Nakamura’s interest in Iijima, who died in 2005, is more than just a passing curiosity.

“Chris Iijima was a family friend,” he explains, “but I really learned to appreciate his work and, as I became an Asian American studies major in college, I learned about his music and how it inspired young Asian Americans with its political messages.”

Nakamura adds that Iijima’s influence could extend to a new generation of APA’s today if they discover others like him creating for political change in their communities.

The second documentary on the screening slate, “Pilgrimage”, is about the first expedition to Manzanar War Relocation Center in 1969 (24 years after Japanese Americans were released from there) and subsequent annual treks.

Calling it “a pretty personal story,” Nakamura reveals. “My whole family was incarcerated at Manzanar. Not only was my father incarcerated, but he also went on the first pilgrimage to Manzanar.”

Indeed, archival footage in Pilgrimage shows father Nakamura filming that initial event.

“Hundreds of people come out,” says Nakamura about the annual journey, “not just Japanese Americans and not just from California, but from all over the world.”

The third film of Nakamura’s trilogy, which will not be screened, is “Yellow Brotherhood”, about a self-help organization in Los Angeles started in late the 1960’s to get Asian American kids off drugs and out of gangs. Viewable at Nakamura’s website, it gives an insightful glimpse into the lives of Asian Americans in Los Angeles, including Nakamura’s family and two best boyhood friends.

With his films focused on the past, what does Nakamura think about Asian American youth and activism today?

“In general, the political climate is a lot different now than in the 60’s and 70’s,” he replies. “There’s not necessarily a mass movement.

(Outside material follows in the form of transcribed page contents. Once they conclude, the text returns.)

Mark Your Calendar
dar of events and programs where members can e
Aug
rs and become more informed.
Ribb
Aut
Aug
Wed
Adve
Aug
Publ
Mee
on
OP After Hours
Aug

A lot of young people just don’t have the inspiration they need to create a national movement.”

Citing reasons why younger Japanese Americans seem complacent, Nakamura says that “current atrocities are not specifically directed towards them” and that “it’s hard for them to identify with the struggles of current legalization of immigrants or hate crimes after 911” that don’t personally affect them.

Although his films feature serious topics, Nakamura has a visually rich storytelling style with quick pacing. And, while the music—mostly a mix of jazz, R&B and rap—isn’t relegated to the background, it doesn’t interfere with the somber tone of his movies’ messages either.

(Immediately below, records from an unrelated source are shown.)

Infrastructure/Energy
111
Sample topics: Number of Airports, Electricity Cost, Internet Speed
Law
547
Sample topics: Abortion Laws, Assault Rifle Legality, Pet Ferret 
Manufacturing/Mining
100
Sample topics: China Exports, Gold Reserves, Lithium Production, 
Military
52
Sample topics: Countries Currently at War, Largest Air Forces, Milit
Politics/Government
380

At 29, Nakamura already has a robust awareness of the past. The Los Angeles native is currently collecting oral histories and considering a return to school later this year although he’s already earned an M.A. in Social Documentation from UC Santa Cruz and a B.A. in Asian American Studies from UCLA.

“I’ve been wanting to show my films in Seattle for a long time,” he says, “especially because I worked with local Seattle artists and a hiphop group called Blue Scholars who provided some of their music in ‘Pilgrimage’.”

Screenings will be on Feb. 6 at the NVC Memorial Hall, from 7-9:30 p.m. with beverages provided. Doors open at 6:30 p.m., but seats are limited and on a first-come basis.